Olens's office would only say that the results are "privileged." A spokesperson would not say if the results will ever be made public.

Even before Georgia proposed the experiment that it now wants to hide, Gissendaner's attorney worried about the investigation being biased.

The state "will not be merely the subject of this investigation; they will also conduct it," attorney Gerald King wrote in March. "And they will hide all critical aspects of their self-assessment from Ms. Gissendaner, the public, and this Court."

"A self-investigation with opaque results is unacceptable."

Georgia sent samples of its cloudy drug to two testing labs in March.

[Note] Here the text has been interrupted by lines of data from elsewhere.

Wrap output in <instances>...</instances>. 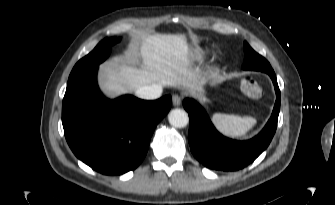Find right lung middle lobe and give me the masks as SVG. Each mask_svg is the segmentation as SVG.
I'll return each instance as SVG.
<instances>
[{
	"mask_svg": "<svg viewBox=\"0 0 335 205\" xmlns=\"http://www.w3.org/2000/svg\"><path fill=\"white\" fill-rule=\"evenodd\" d=\"M120 41V39L115 38H105L103 39L92 52L88 55L80 59L77 64L72 69L69 78L77 75L78 73L89 69L94 66H98L107 57L110 55L111 46L114 45L116 42Z\"/></svg>",
	"mask_w": 335,
	"mask_h": 205,
	"instance_id": "1",
	"label": "right lung middle lobe"
}]
</instances>
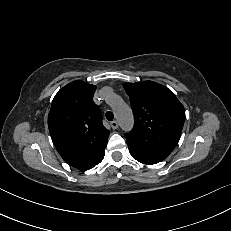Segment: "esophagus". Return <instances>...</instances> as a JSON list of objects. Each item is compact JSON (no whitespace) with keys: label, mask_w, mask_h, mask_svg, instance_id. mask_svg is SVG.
I'll list each match as a JSON object with an SVG mask.
<instances>
[{"label":"esophagus","mask_w":231,"mask_h":231,"mask_svg":"<svg viewBox=\"0 0 231 231\" xmlns=\"http://www.w3.org/2000/svg\"><path fill=\"white\" fill-rule=\"evenodd\" d=\"M110 125H111L112 129H117L118 128V122L117 121H112L110 123Z\"/></svg>","instance_id":"34e87169"}]
</instances>
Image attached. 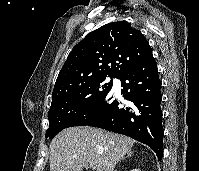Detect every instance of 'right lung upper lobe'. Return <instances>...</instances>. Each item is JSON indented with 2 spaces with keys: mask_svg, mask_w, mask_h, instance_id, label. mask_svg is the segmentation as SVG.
<instances>
[{
  "mask_svg": "<svg viewBox=\"0 0 199 171\" xmlns=\"http://www.w3.org/2000/svg\"><path fill=\"white\" fill-rule=\"evenodd\" d=\"M151 56L149 42L130 23L106 24L90 32L73 47L57 77L52 102L88 81L117 77Z\"/></svg>",
  "mask_w": 199,
  "mask_h": 171,
  "instance_id": "1",
  "label": "right lung upper lobe"
}]
</instances>
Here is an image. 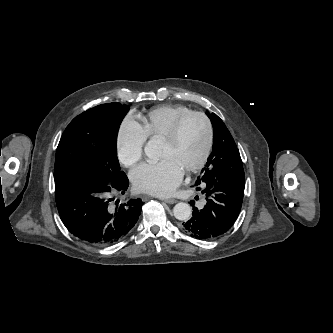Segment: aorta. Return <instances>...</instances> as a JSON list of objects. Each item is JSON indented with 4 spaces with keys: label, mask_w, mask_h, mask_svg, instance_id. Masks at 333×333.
I'll return each mask as SVG.
<instances>
[{
    "label": "aorta",
    "mask_w": 333,
    "mask_h": 333,
    "mask_svg": "<svg viewBox=\"0 0 333 333\" xmlns=\"http://www.w3.org/2000/svg\"><path fill=\"white\" fill-rule=\"evenodd\" d=\"M144 151L149 158H157V151L152 143H148ZM173 213L176 219L184 221L189 219L192 209L189 204L180 202L174 206Z\"/></svg>",
    "instance_id": "762f6f07"
}]
</instances>
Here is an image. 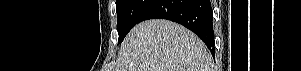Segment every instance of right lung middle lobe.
<instances>
[{"label": "right lung middle lobe", "mask_w": 301, "mask_h": 71, "mask_svg": "<svg viewBox=\"0 0 301 71\" xmlns=\"http://www.w3.org/2000/svg\"><path fill=\"white\" fill-rule=\"evenodd\" d=\"M155 0H117V25L119 43L123 41L127 33L140 22L143 13Z\"/></svg>", "instance_id": "1"}]
</instances>
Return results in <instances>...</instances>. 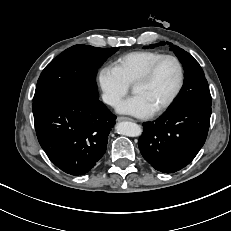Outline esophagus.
<instances>
[{
    "label": "esophagus",
    "mask_w": 231,
    "mask_h": 231,
    "mask_svg": "<svg viewBox=\"0 0 231 231\" xmlns=\"http://www.w3.org/2000/svg\"><path fill=\"white\" fill-rule=\"evenodd\" d=\"M118 121H133V119L129 118V117H124V116H119L117 118Z\"/></svg>",
    "instance_id": "obj_1"
}]
</instances>
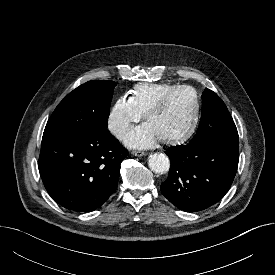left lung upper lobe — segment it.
<instances>
[{
    "label": "left lung upper lobe",
    "mask_w": 275,
    "mask_h": 275,
    "mask_svg": "<svg viewBox=\"0 0 275 275\" xmlns=\"http://www.w3.org/2000/svg\"><path fill=\"white\" fill-rule=\"evenodd\" d=\"M190 142H238V132L226 105L210 89L202 94L201 120Z\"/></svg>",
    "instance_id": "1"
}]
</instances>
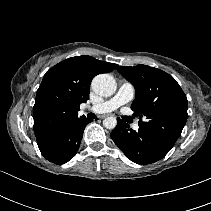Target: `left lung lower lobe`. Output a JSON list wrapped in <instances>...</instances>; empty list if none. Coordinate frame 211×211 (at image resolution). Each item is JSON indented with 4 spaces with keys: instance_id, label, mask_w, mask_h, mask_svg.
<instances>
[{
    "instance_id": "left-lung-lower-lobe-1",
    "label": "left lung lower lobe",
    "mask_w": 211,
    "mask_h": 211,
    "mask_svg": "<svg viewBox=\"0 0 211 211\" xmlns=\"http://www.w3.org/2000/svg\"><path fill=\"white\" fill-rule=\"evenodd\" d=\"M118 124L111 138L132 162L145 165L162 159L172 148L149 131L139 128L136 132L117 118Z\"/></svg>"
}]
</instances>
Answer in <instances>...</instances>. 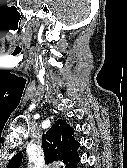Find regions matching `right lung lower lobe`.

The labs determined that the pentobarbital "precipitated" — meaning that solid versions of the drug appeared in the solution.

Georgia has indefinitely postponed its executions while it sorts out what went wrong.

King argues that his client can't be executed, because she "endured hours of unconstitutional torment and uncertainty" while the state decided whether or not to use the drug. Georgia has pushed to have the suit dismissed, and Gissendaner is expected to file a response this week.